И еще Галинка. Моя кровь. Скуластая и длинноногая, как я. Умница, что бы она там ни натворила по молодости лет. Ей бы не расстраивать маму, а сказать мне. Надо вызвать ее на откровенность и помочь распутать то, что запутала… Может, самому позвонить ее Кузьмёнку? Славный, серьезный юноша. Если б они поженились, я был бы спокойней за нее. И Танюше будет легче…
Танюша. Все можно себе представить, но Танюша — как ей сказать и что будет с нею?! Избалованная и изнеженная мною, все еще красивая и обаятельная, все мои аспиранты влюбляются в нее, а она и рада. Навек Любимая — называл немного насмешливо, потакая ее непреходящей потребности в поклонении, а ведь так оно и есть!
— Ты надолго? — вдруг громко спрашивает за дверью Галинка.
— Тиш-ше!.. — Торопливо поцокивают каблучки Танюши из передней в столовую. — Тише, папа отдыхает.
— Раньше он никогда не спал днем, — немного тише говорит Галинка. Слышно, как слегка постукивает о пол задняя перекладина качалки, значит, Галинка уселась в качалку с книгой, это ее любимое место.
— Мне кажется, он нездоров, — говорит Танюша.
— Нездоров?!
В голосе дочери искреннее удивление. Танюша отвечает совсем тихо, до него доносятся отдельные слова:
— …из последней поездки… наравне с молодыми… он же не скажет…
Значит, она все же заметила?..
— Ты надолго? — снова нетерпеливо спрашивает. Галинка.
— Как всегда. На часок.
Щелкает замок входной двери. Танюша ушла на ежевечернюю часовую прогулку. Строго отмеренный моцион, в любую погоду. Для сохранения фигуры, для бодрости. Что бы ни было, этот час она выкроит… Что бы ни было?!
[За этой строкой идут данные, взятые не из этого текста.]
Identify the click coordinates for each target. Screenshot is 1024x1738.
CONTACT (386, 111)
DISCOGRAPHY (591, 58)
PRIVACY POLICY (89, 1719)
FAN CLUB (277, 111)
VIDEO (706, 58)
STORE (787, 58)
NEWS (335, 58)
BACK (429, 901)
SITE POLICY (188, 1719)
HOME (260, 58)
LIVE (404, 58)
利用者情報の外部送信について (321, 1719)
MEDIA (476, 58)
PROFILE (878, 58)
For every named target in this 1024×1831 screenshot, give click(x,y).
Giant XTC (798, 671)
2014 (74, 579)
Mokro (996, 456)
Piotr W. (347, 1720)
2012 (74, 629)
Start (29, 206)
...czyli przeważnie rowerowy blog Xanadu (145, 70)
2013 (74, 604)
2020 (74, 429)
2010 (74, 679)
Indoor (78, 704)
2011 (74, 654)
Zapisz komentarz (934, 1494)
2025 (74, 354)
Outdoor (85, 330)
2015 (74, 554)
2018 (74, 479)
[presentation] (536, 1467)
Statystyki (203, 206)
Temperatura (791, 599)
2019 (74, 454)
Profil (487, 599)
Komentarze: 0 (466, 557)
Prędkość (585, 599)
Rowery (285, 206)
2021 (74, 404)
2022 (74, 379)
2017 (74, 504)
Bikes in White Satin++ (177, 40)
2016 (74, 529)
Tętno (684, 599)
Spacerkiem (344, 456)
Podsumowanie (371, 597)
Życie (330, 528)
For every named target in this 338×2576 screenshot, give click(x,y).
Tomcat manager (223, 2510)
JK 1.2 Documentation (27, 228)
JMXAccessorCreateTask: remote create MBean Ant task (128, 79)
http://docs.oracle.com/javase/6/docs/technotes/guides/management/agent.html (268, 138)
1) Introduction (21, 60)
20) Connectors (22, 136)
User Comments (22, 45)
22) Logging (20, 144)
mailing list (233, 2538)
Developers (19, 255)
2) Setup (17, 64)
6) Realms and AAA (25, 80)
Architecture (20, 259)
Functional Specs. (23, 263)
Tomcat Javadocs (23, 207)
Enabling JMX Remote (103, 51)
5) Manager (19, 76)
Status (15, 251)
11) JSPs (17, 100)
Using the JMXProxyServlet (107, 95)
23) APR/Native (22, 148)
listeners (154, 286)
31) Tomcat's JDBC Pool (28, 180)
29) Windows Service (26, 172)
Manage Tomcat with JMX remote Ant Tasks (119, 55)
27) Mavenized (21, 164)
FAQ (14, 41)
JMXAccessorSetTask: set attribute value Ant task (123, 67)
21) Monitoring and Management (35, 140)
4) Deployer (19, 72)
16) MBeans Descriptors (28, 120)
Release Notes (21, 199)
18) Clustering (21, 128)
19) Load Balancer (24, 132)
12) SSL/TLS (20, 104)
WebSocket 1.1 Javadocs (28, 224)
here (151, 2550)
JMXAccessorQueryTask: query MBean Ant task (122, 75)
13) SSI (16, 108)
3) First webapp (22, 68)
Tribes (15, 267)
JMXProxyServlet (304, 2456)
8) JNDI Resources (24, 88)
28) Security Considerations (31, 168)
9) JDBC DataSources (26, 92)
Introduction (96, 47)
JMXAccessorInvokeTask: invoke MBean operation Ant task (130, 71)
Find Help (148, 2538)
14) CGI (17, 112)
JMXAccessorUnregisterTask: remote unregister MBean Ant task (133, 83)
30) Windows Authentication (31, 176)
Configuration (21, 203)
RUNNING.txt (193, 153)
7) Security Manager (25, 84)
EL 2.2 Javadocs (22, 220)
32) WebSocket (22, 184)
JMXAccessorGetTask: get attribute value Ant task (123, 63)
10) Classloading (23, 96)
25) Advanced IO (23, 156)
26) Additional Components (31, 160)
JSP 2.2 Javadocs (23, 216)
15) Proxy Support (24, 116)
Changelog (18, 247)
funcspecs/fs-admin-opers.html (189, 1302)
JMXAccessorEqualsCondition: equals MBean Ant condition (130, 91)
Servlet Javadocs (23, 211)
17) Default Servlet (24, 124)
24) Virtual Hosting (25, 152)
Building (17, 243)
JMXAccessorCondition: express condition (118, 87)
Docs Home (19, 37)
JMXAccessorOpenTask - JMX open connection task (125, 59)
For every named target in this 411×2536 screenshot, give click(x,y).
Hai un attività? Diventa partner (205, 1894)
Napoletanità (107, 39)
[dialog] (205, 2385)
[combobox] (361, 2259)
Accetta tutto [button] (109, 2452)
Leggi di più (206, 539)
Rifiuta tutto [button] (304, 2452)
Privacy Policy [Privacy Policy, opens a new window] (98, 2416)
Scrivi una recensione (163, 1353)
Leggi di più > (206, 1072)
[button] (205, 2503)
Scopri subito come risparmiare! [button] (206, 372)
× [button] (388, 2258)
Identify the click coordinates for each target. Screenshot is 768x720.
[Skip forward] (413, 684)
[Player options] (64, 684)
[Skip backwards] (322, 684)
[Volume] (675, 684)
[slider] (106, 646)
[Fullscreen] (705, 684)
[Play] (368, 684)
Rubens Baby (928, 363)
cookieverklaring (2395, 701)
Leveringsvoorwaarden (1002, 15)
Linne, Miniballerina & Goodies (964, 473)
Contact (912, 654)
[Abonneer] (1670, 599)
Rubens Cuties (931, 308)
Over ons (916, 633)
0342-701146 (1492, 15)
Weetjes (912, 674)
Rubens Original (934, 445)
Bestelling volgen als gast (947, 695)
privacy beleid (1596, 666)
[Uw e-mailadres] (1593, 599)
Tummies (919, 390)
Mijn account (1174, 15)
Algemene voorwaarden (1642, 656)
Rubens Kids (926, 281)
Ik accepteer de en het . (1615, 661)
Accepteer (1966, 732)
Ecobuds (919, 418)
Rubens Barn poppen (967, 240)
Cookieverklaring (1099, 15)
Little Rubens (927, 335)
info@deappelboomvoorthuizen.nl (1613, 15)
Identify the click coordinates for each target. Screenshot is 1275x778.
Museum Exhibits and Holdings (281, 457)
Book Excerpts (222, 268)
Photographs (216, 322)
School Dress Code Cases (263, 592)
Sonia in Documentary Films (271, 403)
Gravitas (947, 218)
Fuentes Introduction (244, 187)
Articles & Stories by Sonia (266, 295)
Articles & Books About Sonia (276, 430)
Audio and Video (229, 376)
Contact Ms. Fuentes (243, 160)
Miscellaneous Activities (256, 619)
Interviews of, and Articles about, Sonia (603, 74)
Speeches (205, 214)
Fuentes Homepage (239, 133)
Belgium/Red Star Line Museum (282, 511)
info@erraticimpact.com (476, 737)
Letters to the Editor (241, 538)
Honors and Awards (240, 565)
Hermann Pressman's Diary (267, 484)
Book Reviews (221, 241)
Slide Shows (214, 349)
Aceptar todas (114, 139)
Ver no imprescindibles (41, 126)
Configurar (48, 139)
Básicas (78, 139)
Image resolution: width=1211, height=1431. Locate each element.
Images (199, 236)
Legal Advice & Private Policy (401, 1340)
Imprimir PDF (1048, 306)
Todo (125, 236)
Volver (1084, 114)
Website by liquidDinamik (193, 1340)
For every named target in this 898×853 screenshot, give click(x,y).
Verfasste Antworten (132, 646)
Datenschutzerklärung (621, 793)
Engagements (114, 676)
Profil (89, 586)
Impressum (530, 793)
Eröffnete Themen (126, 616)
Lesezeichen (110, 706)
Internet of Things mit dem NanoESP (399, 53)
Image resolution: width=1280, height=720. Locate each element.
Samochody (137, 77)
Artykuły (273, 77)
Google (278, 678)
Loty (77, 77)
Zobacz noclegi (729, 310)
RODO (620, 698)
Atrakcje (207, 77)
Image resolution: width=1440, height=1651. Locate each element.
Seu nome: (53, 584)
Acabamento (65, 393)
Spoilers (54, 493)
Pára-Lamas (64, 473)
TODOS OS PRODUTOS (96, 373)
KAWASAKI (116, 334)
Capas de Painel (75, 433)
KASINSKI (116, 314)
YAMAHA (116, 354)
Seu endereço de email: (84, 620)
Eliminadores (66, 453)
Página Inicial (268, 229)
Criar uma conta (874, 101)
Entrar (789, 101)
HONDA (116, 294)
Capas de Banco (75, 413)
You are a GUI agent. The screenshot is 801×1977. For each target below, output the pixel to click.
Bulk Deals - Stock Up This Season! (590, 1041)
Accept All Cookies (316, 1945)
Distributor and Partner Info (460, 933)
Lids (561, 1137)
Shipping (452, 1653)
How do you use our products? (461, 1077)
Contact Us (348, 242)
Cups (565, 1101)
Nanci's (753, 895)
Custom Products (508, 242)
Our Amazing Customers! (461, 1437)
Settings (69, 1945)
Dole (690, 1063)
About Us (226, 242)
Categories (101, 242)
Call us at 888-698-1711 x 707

Перед ним встает видение, отчетливое как явь. Молчаливые женщины стоят напротив клиники, закинув головы и не отрывая глаз от широченных окон операционной, и среди них Танюша с таким же застылым, сразу постаревшим лицом, глаза прикованы к холодным стеклам, за которыми режут, режут, режут…
— Папа, ты спишь?
Свежий и смелый голос — как возвращение к милой, к обычной жизни. Он с удовольствием разглядывает Галинку, остановившуюся на пороге и готовую разбудить его, раз он ей понадобился, в этом можно не сомневаться. Свет из столовой освещает ее мальчишеский силуэт — стройные ноги в тренировочных брючках, небрежно выпущенную поверх синюю рабочую блузу с закатанными выше локтя рукавами, короткую стрижку. Танюша всегда изящна, подтянута, а дочь бравирует отсутствием кокетства, мальчишескими повадками, Танюша называет это «неглиже с отвагой». Впрочем, Галинке идет. Мать красива, а у Галинки скуластое, с резкими чертами, пожалуй, некрасивое, но такое незаурядное лицо! — мимо не пройдешь, захочешь приглядеться.
— Входи, раз пришла. Откинь с лампы газету.
— Не надо. Мне — поговорить. Пока нет мамы.
Она присаживается рядом с ним на край тахты.
— Ну выкладывай, что натворила.
— Натворить-то я натворила, — с легким смешком говорит Галинка, и сразу: — Дело в том, что я жду ребенка. А мужа нет и никогда не будет. Для ясности — не жалею, беды в этом не вижу и вздохов не хочу. Ни твоих, ни маминых.
У него перехватило дыхание, кровь тяжело ударяет в виски: тук, тук, тук, будто молотком. Ярый гнев отодвигает все, что случилось с ним самим.
— Кто этот негодяй?
Она быстро оборачивается к нему, такою он ее никогда не видел — блаженное, вдохновенно-веселое лицо, сияющие глаза.
— Лучший человек в мире, вот он кто!! Не обольщал и не обманывал, понимаешь? Наоборот, избегал, не хотел, нарочно перекинул на самый дальний участок! Я сама добивалась и обольщала так, что ангел и тот не устоял бы! И добилась! Потому что люблю и никого другого мне не нужно ни сейчас, ни когда бы то ни было, и ребенку я рада — его ребенок! — и мне хорошо, можешь ты-то понять меня?
— А что же о н?
— Он женат. И трое детей.
— Так…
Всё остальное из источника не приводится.